The initial evaluation of suspected pediatric thoracolumbar fractures can be challenging. We aimed to describe the clinical presentation of thoracolumbar fractures in children and adolescents including an evaluation of physical examination sensitivity and specificity, and a description of injury severity and disposition.


This was a case control, retrospective study. All patients with radiologically proven fractures (January 1997-June 2001) were studied. Data were collected in a standardized fashion, as part of the trauma registry, and extracted for retrospective analysis, including: patient demographics, clinical acuity, mechanism of injury, injury scores, and length of stay.

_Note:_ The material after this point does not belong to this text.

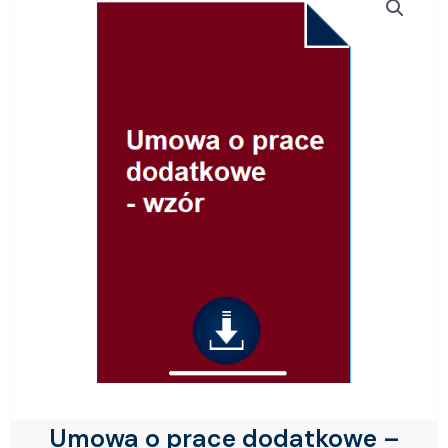
Umowa o prace dodatkowe –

There were 96 patients with thoracolumbar fractures (TLF) and 96 control patients (NTLF) enrolled in our study. The groups were significantly different (p < 0.05) regarding several variables including: median age (11 years TLF, 7.5 years NTLF), Revised Trauma Score (7.84 for TLF, 7.55 for NTLF), need for hospital admission (60% TLF, 86% NTLF), PICD admission (23% TLF, 56% NTLF), general surgical procedures (18%TLF, 34% NTLF), Injury Severity Score (8 TLF, 10NTLF). Patients were not different regarding gender, Glasgow Coma Scale, hospital days, or mortality. An abnormal thoracolumbar spine examination was noted in 77 TLF patients and 20 NTLF patients, the sensitivity was 87% (95% CI: 78-93) and the specificity was 75% (95% CI: 65-84). The most common thoracolumbar spine abnormality was tenderness.


Thoracolumbar spine fractures are more common in older children and adolescents. The physical examination has a sensitivity of 87% in this retrospective analysis. Mortality was low and few patients required operative intervention for a thoracolumbar fracture.